APPLICATION OF THE CONNECTICUT : DOCKET NO. 09-11-12
WATER COMPANY TO AMEND RATE     :
SCHEDULES                 : June 28, 2013



SETTLEMENT AGREEMENT

INTRODUCTION

The Connecticut Water Company (“CWC” or the “Company”) has identified an opportunity to utilize a recent change in the United States Internal Revenue Services (“IRS”) Code (Repair Regulations – Rev. Proc. 2012-19) allowing for the immediate deduction of qualifying capital spending that otherwise would have been deducted over the book life of the asset. This has provided an opportunity for a regulated utility like CWC that has been addressing its aging infrastructure needs by systematically replacing components of its pipeline, to derive a material financial benefit.
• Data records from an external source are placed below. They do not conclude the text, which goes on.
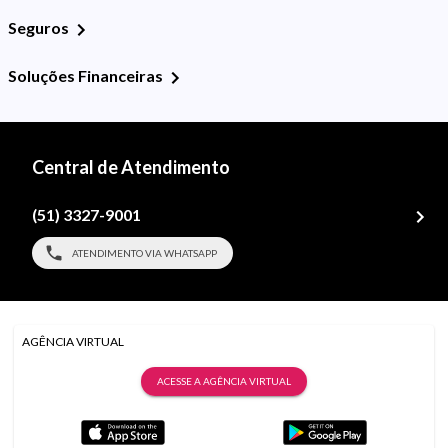
Seguros
Soluções Financeiras
Central de Atendimento
(51) 3327-9001
ATENDIMENTO VIA WHATSAPP
AGÊNCIA VIRTUAL
ACESSE A AGÊNCIA VIRTUAL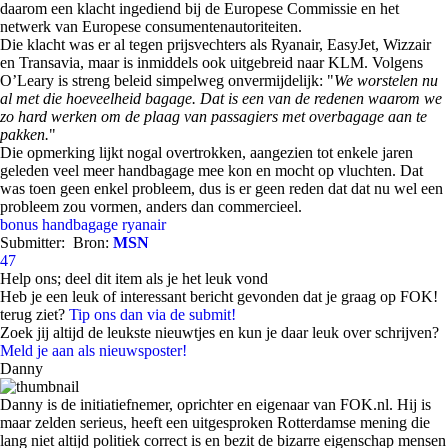
daarom een klacht ingediend bij de Europese Commissie en het
netwerk van Europese consumentenautoriteiten.
Die klacht was er al tegen prijsvechters als Ryanair, EasyJet, Wizzair
en Transavia, maar is inmiddels ook uitgebreid naar KLM. Volgens
O’Leary is streng beleid simpelweg onvermijdelijk: "
We worstelen nu
al met die hoeveelheid bagage. Dat is een van de redenen waarom we
zo hard werken om de plaag van passagiers met overbagage aan te
pakken.
"
Die opmerking lijkt nogal overtrokken, aangezien tot enkele jaren
geleden veel meer handbagage mee kon en mocht op vluchten. Dat
was toen geen enkel probleem, dus is er geen reden dat dat nu wel een
probleem zou vormen, anders dan commercieel.
bonus
handbagage
ryanair
Submitter:
Bron:
MSN
47
Help ons; deel dit item als je het leuk vond
Heb je een leuk of interessant bericht gevonden dat je graag op FOK!
terug ziet?
Tip ons dan via de submit!
Zoek jij altijd de leukste nieuwtjes en kun je daar leuk over schrijven?
Meld je aan als nieuwsposter!
Danny
Danny is de initiatiefnemer, oprichter en eigenaar van FOK.nl. Hij is
maar zelden serieus, heeft een uitgesproken Rotterdamse mening die
lang niet altijd politiek correct is en bezit de bizarre eigenschap mensen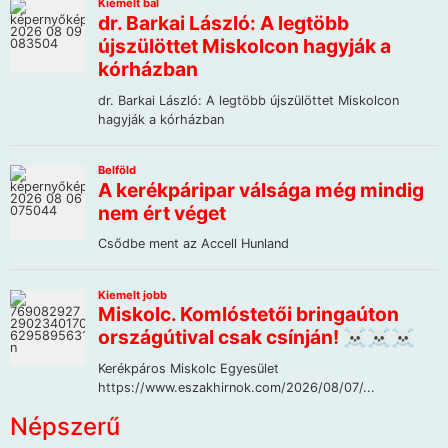
Népszerű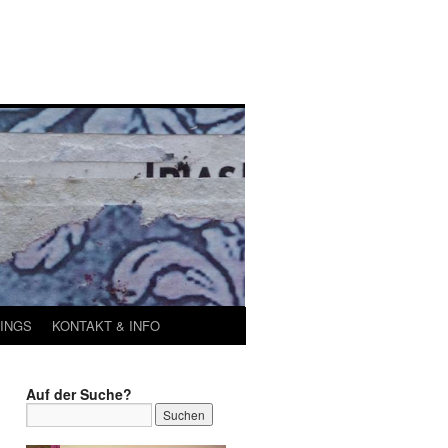
INGS
KONTAKT & INFO
Auf der Suche?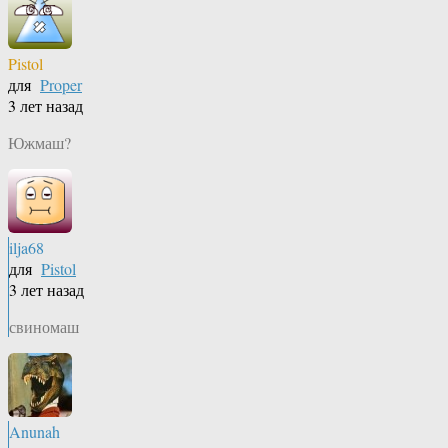
Pistol
для
Proper
3 лет назад
Южмаш?
ilja68
для
Pistol
3 лет назад
свиномаш
Anunah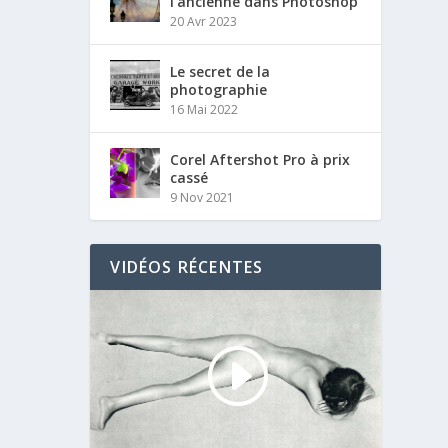
l’ancienne dans Photoshop
20 Avr 2023
Le secret de la
photographie
16 Mai 2022
Corel Aftershot Pro à prix
cassé
9 Nov 2021
VIDÉOS RÉCENTES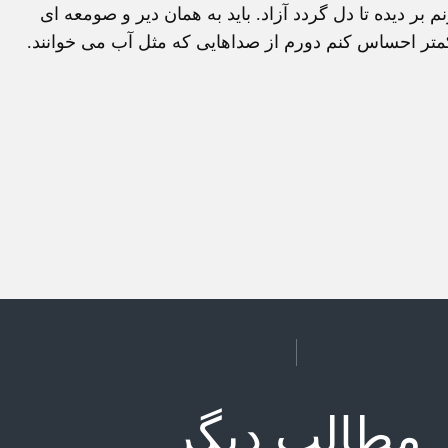
ر دیده تا دل گردد آزاد. باید به همان دیر و صومعه ای
 کمتر احساس کنم دورم از صداهایی که مثل آب می خوانند.
مطالب دیگر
In this Settlement Agreement The Connecticut Water Company (“CWC” or the “Company”), Consumer Counsel Elin Swanson Katz (“Consumer Counsel”), and George Jepsen, Attorney General for the State of Connecticut (“Attorney General”) propose a mechanism to provide the benefit from those savings to customers in the form of a rate reduction or credit on their water bills. 

“Revenue Procedure 2012-19” allows CWC to adopt an alternative method for determining how capital expenditures can be treated for federal tax purposes, allowing certain expenditures that were historically considered as capital for tax purposes to now be eligible to be deducted on federal taxes.  The IRS procedure allows the Company to reflect a ‘catch up adjustment’ to be adopted on its 2012 Federal Tax Return and reach back for refunds of taxes paid on or after January 1, 2010.  The Company has proposed to reflect the method change in its 2012 tax filing, which is due on or before September 16, 2013, and anticipates a significant refund as a result. The Company expects that the refund will be approximately $10 million.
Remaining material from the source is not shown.